Intellia Therapeutics Inc NTLA said on Wednesday that a single, recent, asymptomatic patient has had grade 4 (severe) liver transaminase elevations (liver enzymes) based on laboratory tests in its Phase 3 MAGNITUDE study.The trial is evaluating nexiguran ziclumeran (nex-z, also known as NTLA-2001) in transthyretin amyloidosis with cardiomyopathy.These elevations appear to be resolving without hospitalization or medical intervention and have fallen to grade 3 ALT and grade 2 AST elevations.The company has en ...

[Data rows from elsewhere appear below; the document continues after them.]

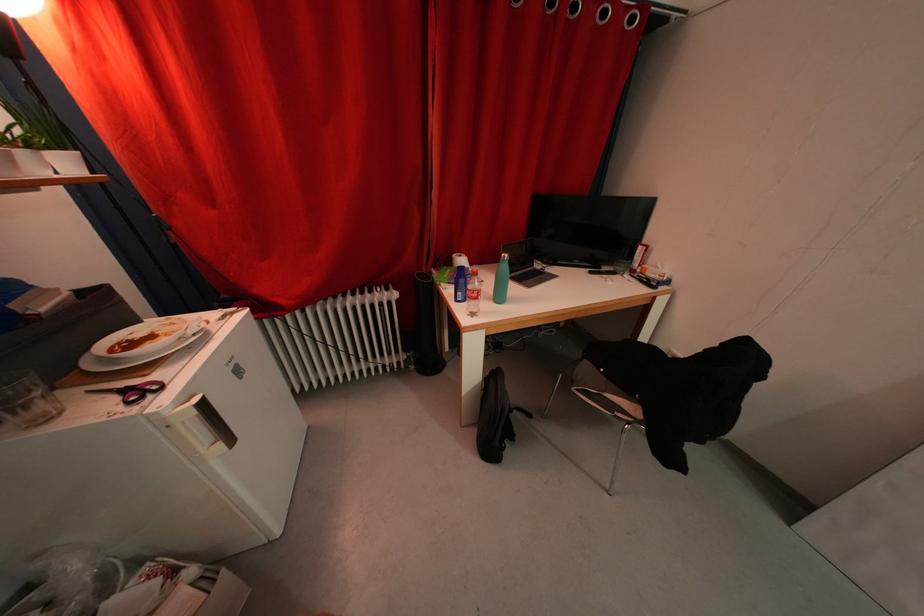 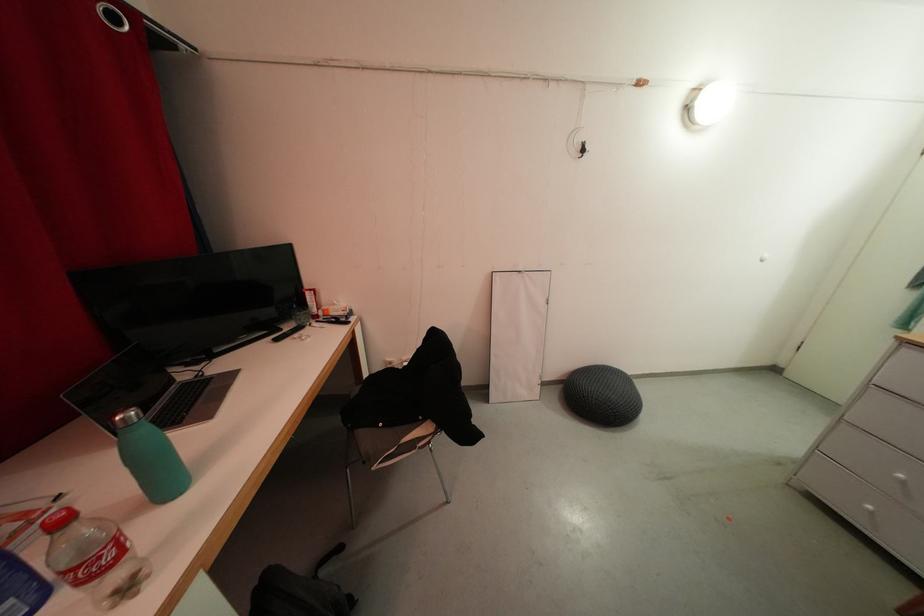 The point at (611, 272) is marked in the first image. Where is the corresponding point in the second image?

(293, 331) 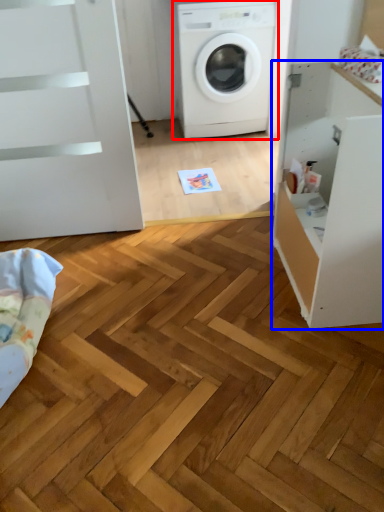 Question: Which object is further to the camera taking this photo, washing machine (highlighted by a red box) or file cabinet (highlighted by a blue box)?

Choices:
 (A) washing machine
 (B) file cabinet

Answer: (A) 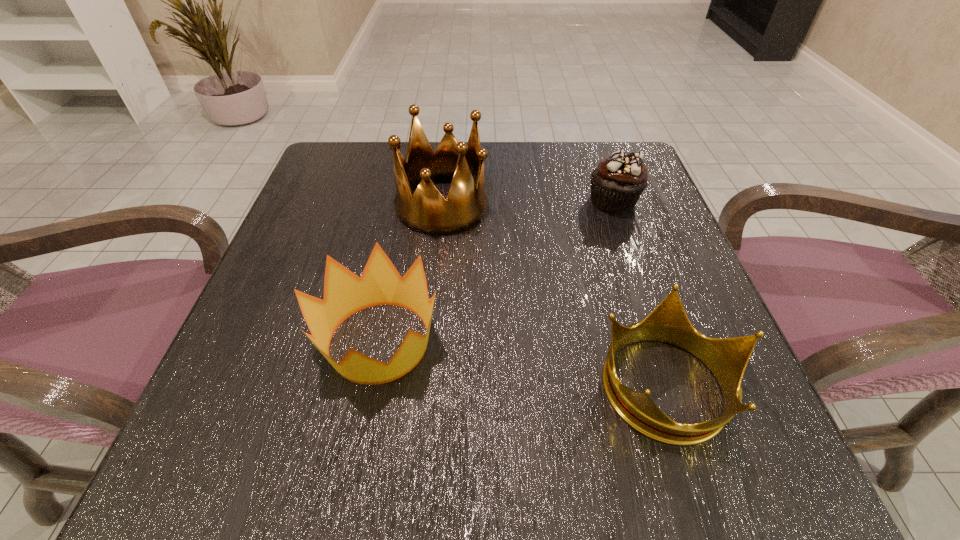 This screenshot has height=540, width=960. I want to click on vacant space at the near right corner, so click(653, 478).

You are a GUI agent. You are given a task and a screenshot of the screen. Output one action in this format:
    pyautogui.click(x=<x>, y=<y>)
    Task: Click on the free point between the cupcake and the rightmost crown
    
    Given the screenshot: What is the action you would take?
    pyautogui.click(x=639, y=292)

Find the location of a particular element. free area in between the cupcake and the rightmost crown is located at coordinates (639, 292).

The image size is (960, 540). I want to click on free spot between the rightmost crown and the cupcake, so click(639, 292).

You are a GUI agent. You are given a task and a screenshot of the screen. Output one action in this format:
    pyautogui.click(x=<x>, y=<y>)
    Task: Click on the unoccupied position between the cupcake and the farthest crown
    
    Given the screenshot: What is the action you would take?
    pyautogui.click(x=527, y=203)

Find the location of a particular element. This screenshot has width=960, height=540. vacant point located between the rightmost crown and the cupcake is located at coordinates (639, 292).

This screenshot has width=960, height=540. What are the coordinates of `object that stands as the closest to the cupcake` in the screenshot? It's located at [x=426, y=211].

Identify the location of object that is the second closest one to the cupcake. (727, 358).

Locate which crown ranks third in proximity to the cupcake. Please provide its 2D coordinates. Your answer should be formatted as a tuple, i.e. [(x, y)], where the tuple contains the x and y coordinates of a point satisfying the conditions above.

[(345, 293)]

This screenshot has width=960, height=540. What are the coordinates of `the closest crown to the rightmost crown` in the screenshot? It's located at (345, 293). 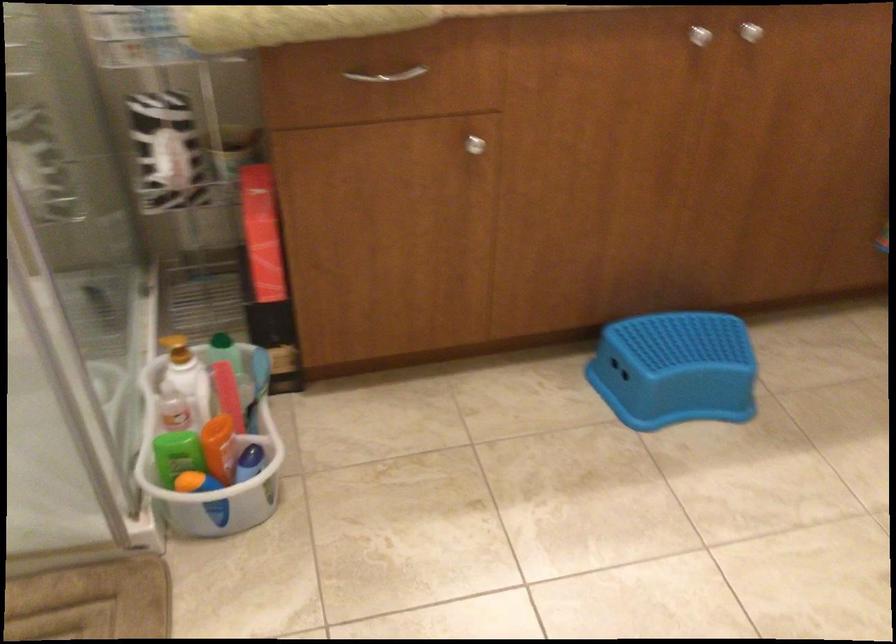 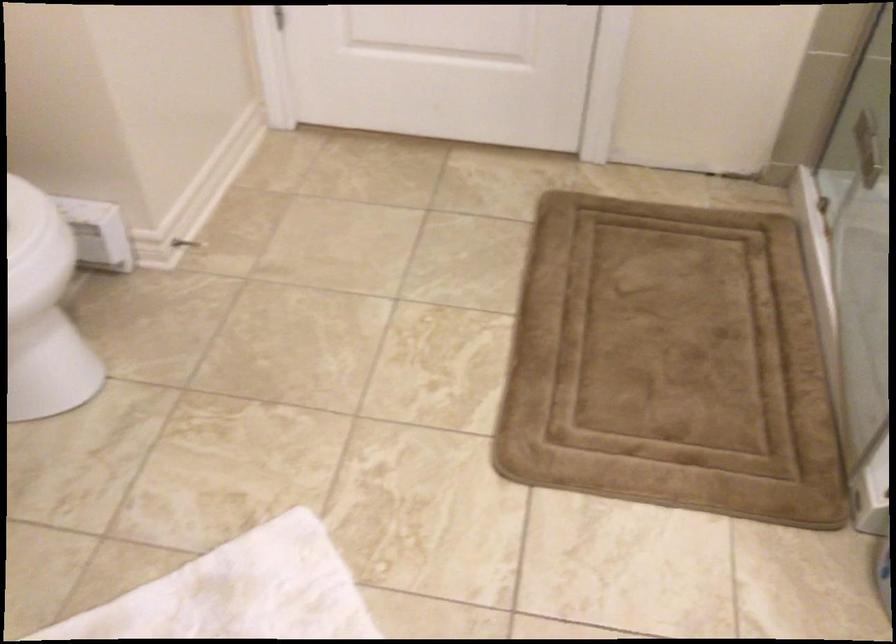 The first image is from the beginning of the video and the second image is from the end. How did the camera likely rotate when shooting the video?

The camera rotated toward left-down. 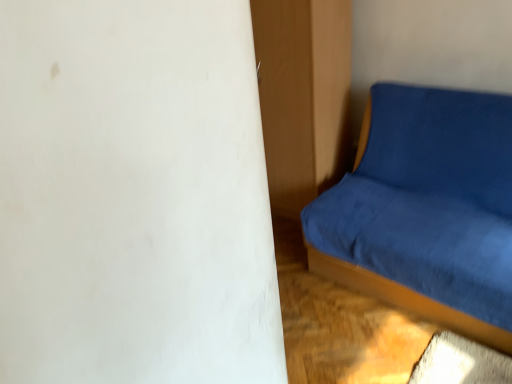 Question: Is matte wood dresser at center positioned with its back to blue fabric studio couch at right?

Choices:
 (A) yes
 (B) no

Answer: (B)

Question: Would you consider matte wood dresser at center to be distant from blue fabric studio couch at right?

Choices:
 (A) no
 (B) yes

Answer: (A)

Question: Can you confirm if matte wood dresser at center is taller than blue fabric studio couch at right?

Choices:
 (A) no
 (B) yes

Answer: (B)

Question: Is matte wood dresser at center next to blue fabric studio couch at right?

Choices:
 (A) yes
 (B) no

Answer: (B)

Question: Can you confirm if matte wood dresser at center is bigger than blue fabric studio couch at right?

Choices:
 (A) no
 (B) yes

Answer: (A)

Question: Could you tell me if matte wood dresser at center is facing blue fabric studio couch at right?

Choices:
 (A) no
 (B) yes

Answer: (A)

Question: From a real-world perspective, is blue fabric studio couch at right physically below matte wood dresser at center?

Choices:
 (A) no
 (B) yes

Answer: (B)

Question: Does blue fabric studio couch at right come in front of matte wood dresser at center?

Choices:
 (A) no
 (B) yes

Answer: (B)

Question: Is blue fabric studio couch at right to the right of matte wood dresser at center from the viewer's perspective?

Choices:
 (A) yes
 (B) no

Answer: (A)

Question: Is blue fabric studio couch at right oriented away from matte wood dresser at center?

Choices:
 (A) no
 (B) yes

Answer: (A)

Question: From a real-world perspective, is blue fabric studio couch at right located higher than matte wood dresser at center?

Choices:
 (A) yes
 (B) no

Answer: (B)

Question: Does blue fabric studio couch at right have a lesser width compared to matte wood dresser at center?

Choices:
 (A) yes
 (B) no

Answer: (B)

Question: From the image's perspective, is blue fabric studio couch at right located above or below matte wood dresser at center?

Choices:
 (A) above
 (B) below

Answer: (B) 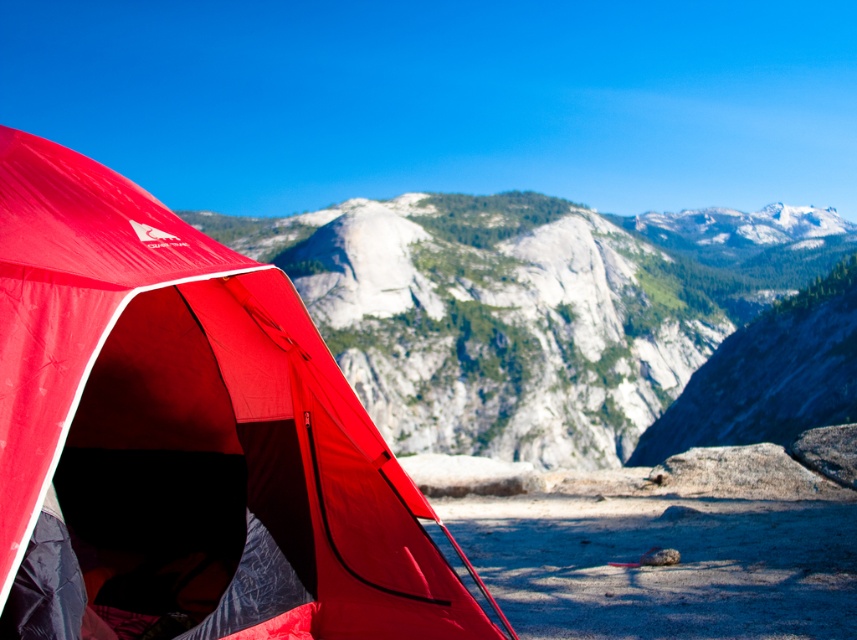 Question: Which object is closer to the camera taking this photo?

Choices:
 (A) matte gray rock at center
 (B) matte red tent at left

Answer: (B)

Question: Does matte red tent at left appear on the right side of matte gray rock at center?

Choices:
 (A) no
 (B) yes

Answer: (A)

Question: Considering the relative positions of matte red tent at left and matte gray rock at center in the image provided, where is matte red tent at left located with respect to matte gray rock at center?

Choices:
 (A) below
 (B) above

Answer: (A)

Question: Which point is farther to the camera?

Choices:
 (A) matte gray rock at center
 (B) matte red tent at left

Answer: (A)

Question: Is matte red tent at left closer to camera compared to matte gray rock at center?

Choices:
 (A) yes
 (B) no

Answer: (A) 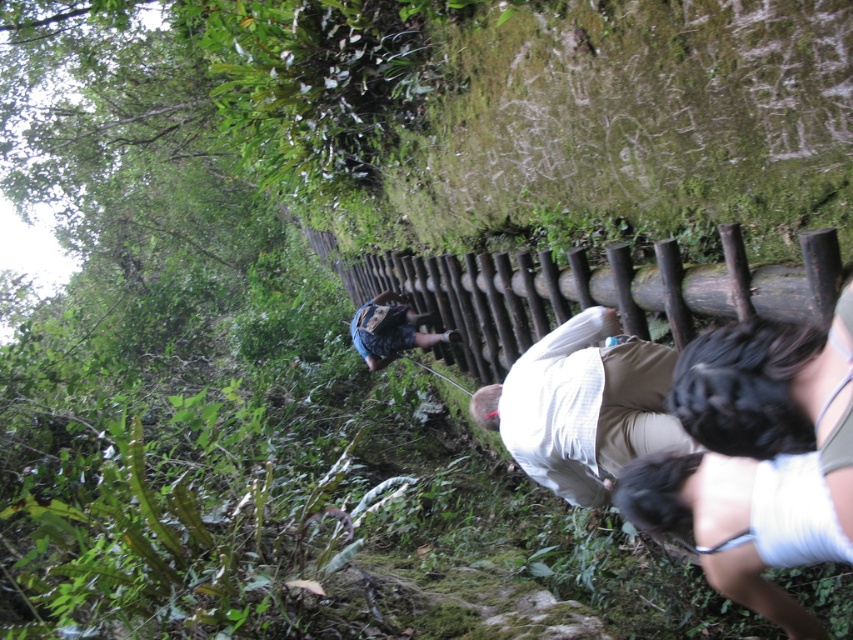 You are a hiker carrying a backpack and need to pass through the narrow wooden staircase. You notice a white cotton shirt at center and a blue denim shorts at center. Given that your backpack is 10 feet wide, can you safely walk between these two items without hitting your backpack against them?

The white cotton shirt at center and blue denim shorts at center are 9.50 feet apart from each other. Since your backpack is 10 feet wide, which is slightly wider than the gap between them, you cannot safely pass through without risking contact between your backpack and the items.

You are standing on the staircase and want to move towards the direction of the staircase. Which of the two points, point (767, 356) or point (570, 483), should you step on first?

Point (767, 356) is in front of point (570, 483), so you should step on point (767, 356) first to move in the direction of the staircase.

You are a hiker navigating a narrow wooden staircase in a dense forest. You notice a brown wooden fence at center and blue denim shorts at center. Which object is located to the right of the other?

The brown wooden fence at center is positioned on the right side of blue denim shorts at center. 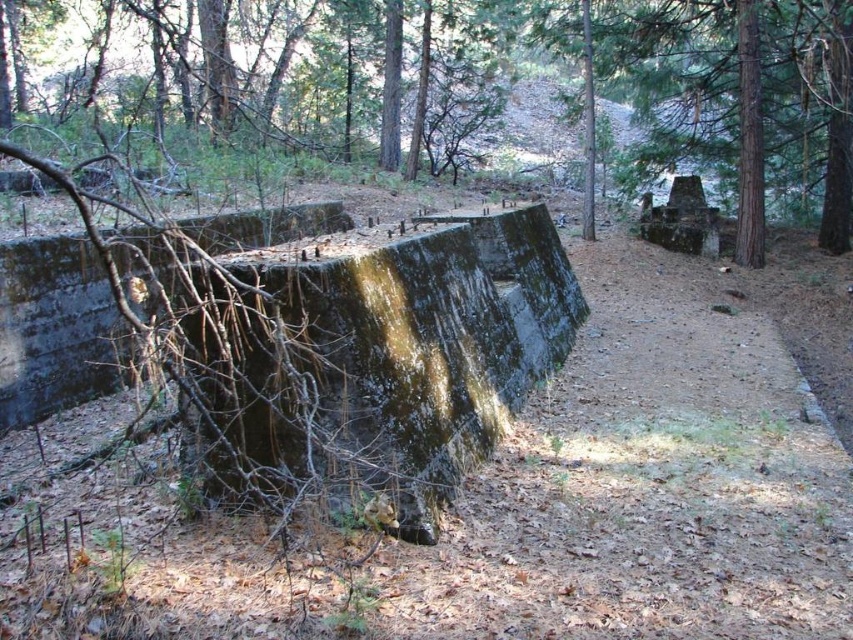 You are a hiker who wants to cross a stream that flows behind the green mossy concrete at center and the green mossy concrete wall at center. Which structure should you step on to avoid getting your shoes wet?

You should step on the green mossy concrete wall at center because it is thicker and less likely to be submerged by the stream compared to the thinner green mossy concrete at center.

You are a hiker trying to navigate through the forest. You see a green mossy concrete at center and a green mossy concrete wall at center. Which one is positioned more to the right side from your viewpoint?

The green mossy concrete at center is positioned more to the right side from your viewpoint compared to the green mossy concrete wall at center.

You are a hiker who wants to cross the green mossy concrete at center and the green mossy concrete wall at center. Which one is shorter and easier to step over?

The green mossy concrete at center is not as tall as the green mossy concrete wall at center, so it is shorter and easier to step over. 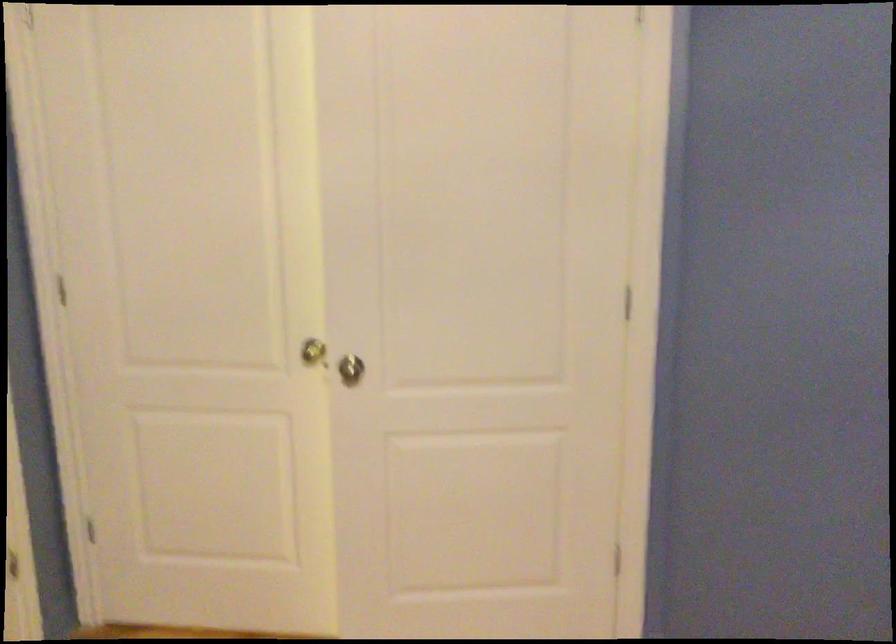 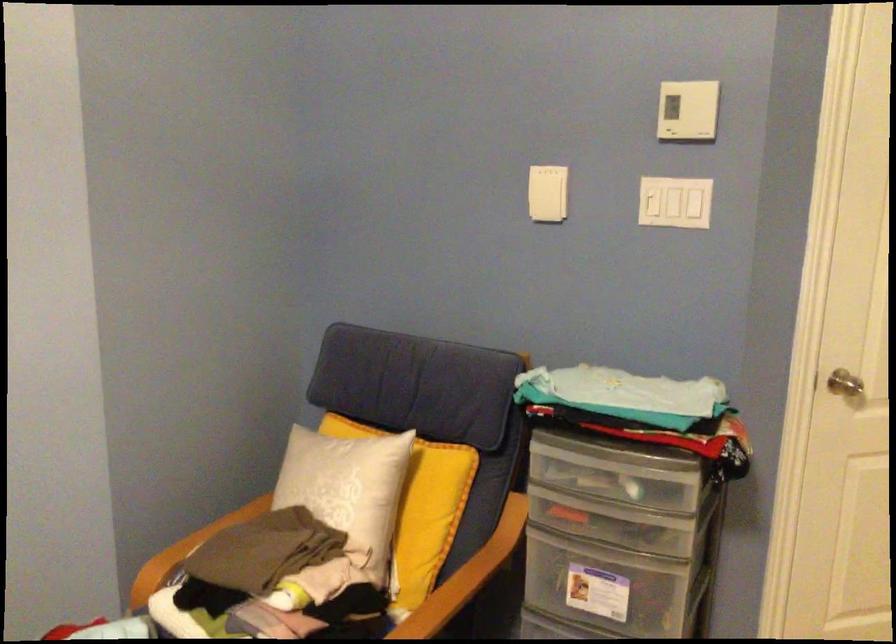 Question: How did the camera likely rotate?

Choices:
 (A) Left
 (B) Right
 (C) Up
 (D) Down

Answer: (A) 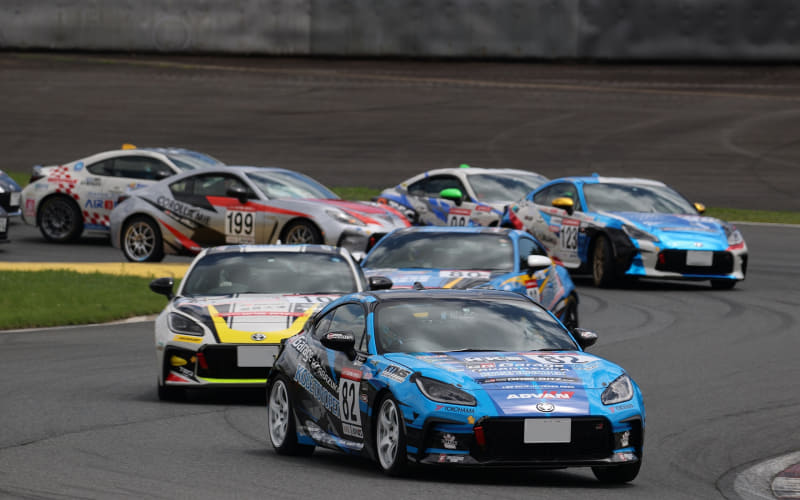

Core Viewpoint - The S&P 500 has experienced persistent volatility in 2025, leading to cautious investor sentiment, but this environment may present opportunities for significant gains for those willing to take moderate risks [1]. Group 1: Septerna Inc. - Septerna Inc. is a clinical-stage biotechnology firm focused on developing G protein-coupled receptor (GPCR) oral small molecule drug candidates for various diseases [4][6]. - The company has secured a major partnership with Novo Nordisk, which could enhance its growth potential, with an immediate payment of approximately $200 million and a deal potentially worth over $2 billion [5][6]. - Analysts have a consensus price target of $27 per share for Septerna, indicating a potential upside of 184.81% from the current price of $9.48, despite the stock having fallen by about 58% year-to-date [7][4]. Group 2: Intellia Therapeutics Inc. - Intellia Therapeutics is a genome editing firm developing therapies for conditions such as hemophilia and cancers, with promising trial data reported for its ongoing Phase 1 trial [9][10]. - The company has a strong cash position of $707 million as of March 31, 2025, which is expected to fund operations through early 2027 [10]. - The consensus price target for Intellia shares is $36.90, suggesting a potential quadrupling of the stock's current price, with 14 out of 21 analysts rating the stock as a Buy [11]. Group 3: Novavax Inc. - Novavax has received full FDA approval for its protein-based COVID-19 vaccine, unlocking a $175 million milestone payment from Sanofi, positioning it as a non-mRNA option [12][13]. - Despite the approval, the FDA has imposed significant restrictions that may limit the vaccine's availability, contributing to mixed market reactions [13]. - The consensus price target for Novavax shares is $19, indicating a potential upside of 160.63%, with four out of seven analysts rating the stock as a Buy [12][13].